Afrique: La liberté de la presse a le plus reculé en Afrique, selon le classement de RSF

Comme chaque année le 3 mai, l'ONG Reporters sans frontières (RSF) a dévoilé son classement annuel de la liberté de la presse dans le monde. Selon ce rapport, c'est en Afrique que la liberté de la presse a le plus reculé en 2022 : RSF pointe les effets de la désinformation et des menaces et intimidations pour les journalistes.

Le Botswana gagne 30 places dans le classement, quand le Sénégal, jusqu'alors « modèle régional », en perd 31.

Malgré une situation variable d'une région à l'autre, le tableau se noircit pour les journalistes du continent : dans 4 pays sur 10, ils exercent dans des conditions « difficiles ».
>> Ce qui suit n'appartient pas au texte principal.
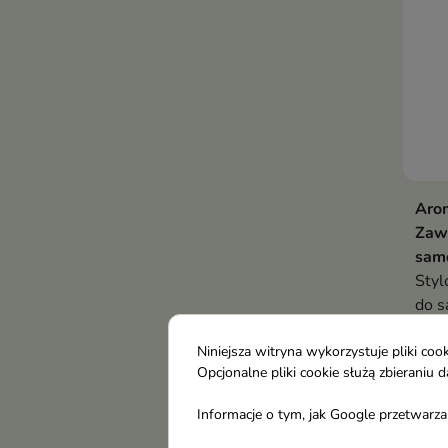
Arom
Zaw
samo
Styl
do s
pusz
7,3
Niniejsza witryna wykorzystuje pliki c
Opcjonalne pliki cookie służą zbierani
Informacje o tym, jak Google przetwarza 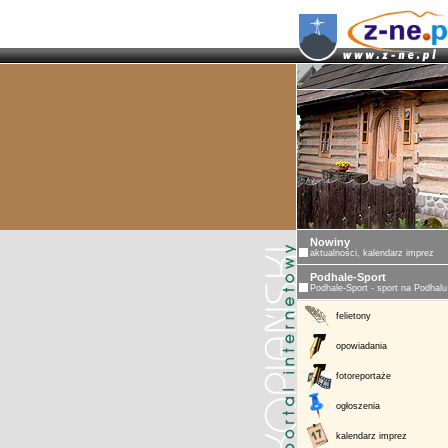
Nowiny
aktualności, kalendarz imprez
Podhale-Sport
Podhale-Sport - sport na Podhalu
felietony
opowiadania
fotoreportaże
ogłoszenia
kalendarz imprez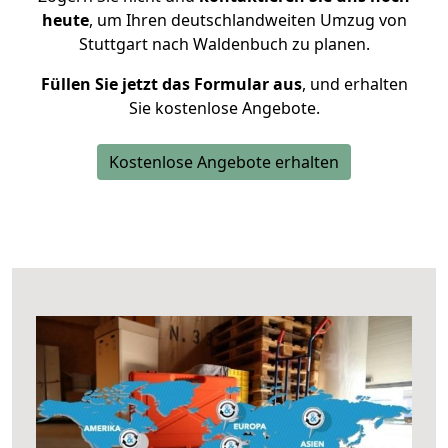
heute
, um Ihren deutschlandweiten Umzug von
Stuttgart nach Waldenbuch zu planen.
Füllen Sie jetzt das Formular aus
, und erhalten
Sie kostenlose Angebote.
Kostenlose Angebote erhalten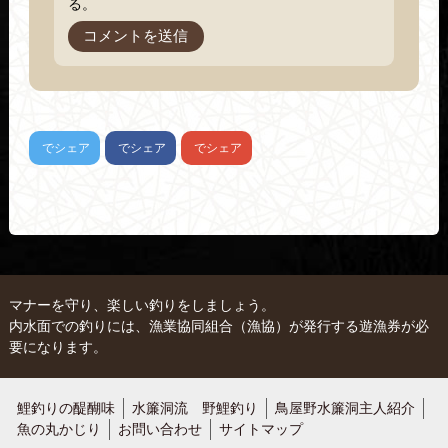
る。
でシェア
でシェア
でシェア
マナーを守り、楽しい釣りをしましょう。
内水面での釣りには、漁業協同組合（漁協）が発行する遊漁券が必
要になります。
鯉釣りの醍醐味
水簾洞流 野鯉釣り
鳥屋野水簾洞主人紹介
魚の丸かじり
お問い合わせ
サイトマップ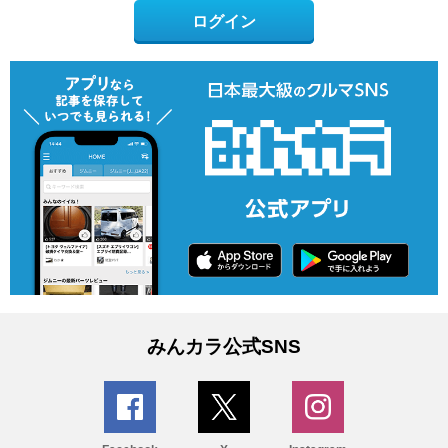
ログイン
みんカラ公式SNS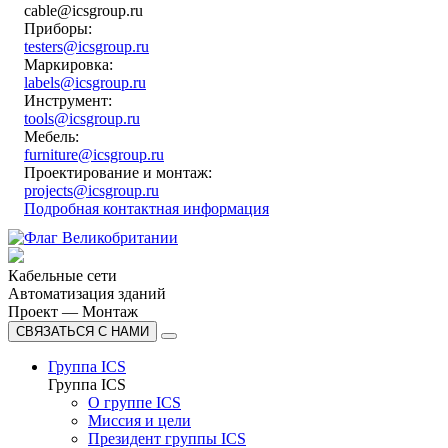
cable@icsgroup.ru
Приборы:
testers@icsgroup.ru
Маркировка:
labels@icsgroup.ru
Инструмент:
tools@icsgroup.ru
Мебель:
furniture@icsgroup.ru
Проектирование и монтаж:
projects@icsgroup.ru
Подробная контактная информация
Кабельные сети
Автоматизация зданий
Проект — Монтаж
СВЯЗАТЬСЯ С НАМИ
Группа ICS
Группа ICS
О группе ICS
Миссия и цели
Президент группы ICS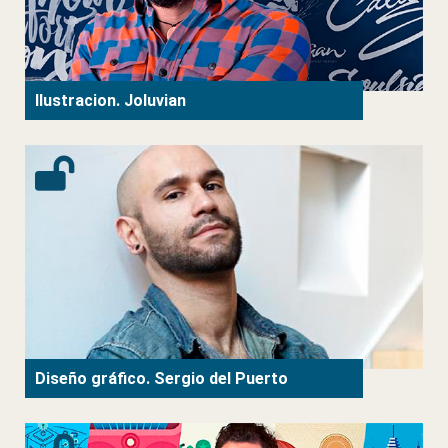
Ilustracion. Joluvian
Diseño gráfico. Sergio del Puerto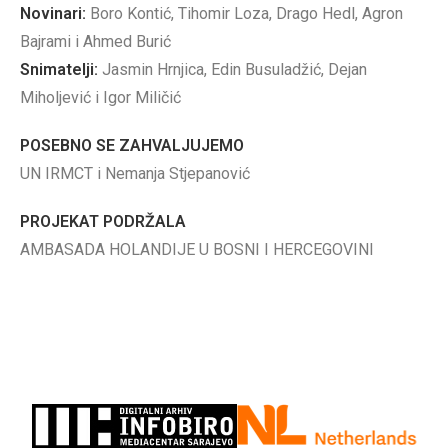
Novinari:
Boro Kontić, Tihomir Loza, Drago Hedl, Agron
Bajrami i Ahmed Burić
Snimatelji:
Jasmin Hrnjica, Edin Busuladžić, Dejan
Miholjević i Igor Miličić
POSEBNO SE ZAHVALJUJEMO
UN IRMCT i Nemanja Stjepanović
PROJEKAT PODRŽALA
AMBASADA HOLANDIJE U BOSNI I HERCEGOVINI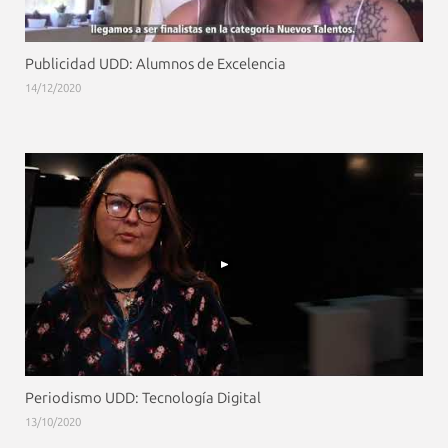
Publicidad UDD: Alumnos de Excelencia
14/12/2020
Periodismo UDD: Tecnología Digital
13/10/2020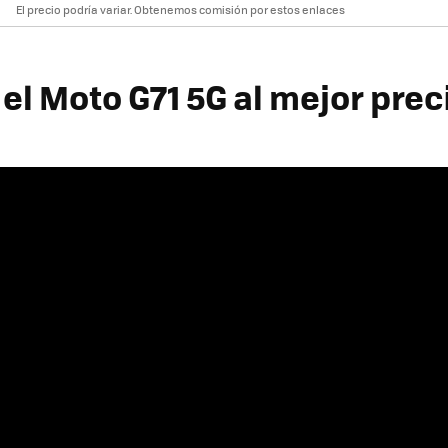
El precio podría variar. Obtenemos comisión por estos enlaces
el Moto G71 5G al mejor prec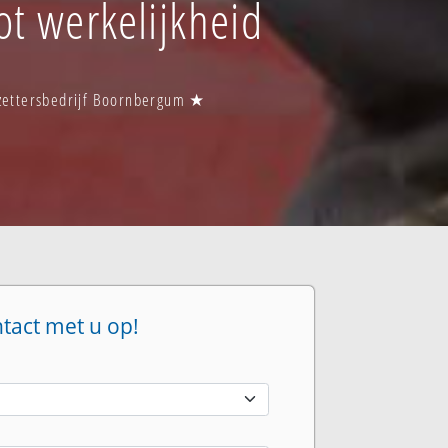
ot werkelijkheid
lzettersbedrijf Boornbergum ★
ntact met u op!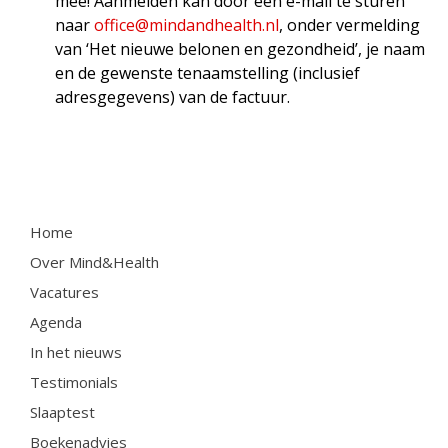
mee! Aanmelden kan door een e-mail te sturen
naar
office@mindandhealth.nl
, onder vermelding
van ‘Het nieuwe belonen en gezondheid’, je naam
en de gewenste tenaamstelling (inclusief
adresgegevens) van de factuur.
Home
Over Mind&Health
Vacatures
Agenda
In het nieuws
Testimonials
Slaaptest
Boekenadvies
Au Sahel, RSF note une « explosion de la désinformation » alimentée par la menace sécuritaire. Au Burkina Faso et au Mali, RFI et France 24 ont vu leurs antennes suspendues, rappelle le rapport, et des journalistes étrangers y ont été expulsés.

Ce tour de vis des autorités concerne aussi les journalistes locaux. L'ONG pointe des arrestations arbitraires plus nombreuses. Au Burundi par exemple, classé 114e sur 180, la journaliste Floriane Irangabiye vient d'être condamnée à 10 ans de prison ferme pour atteinte « à la sûreté intérieure de l'État ».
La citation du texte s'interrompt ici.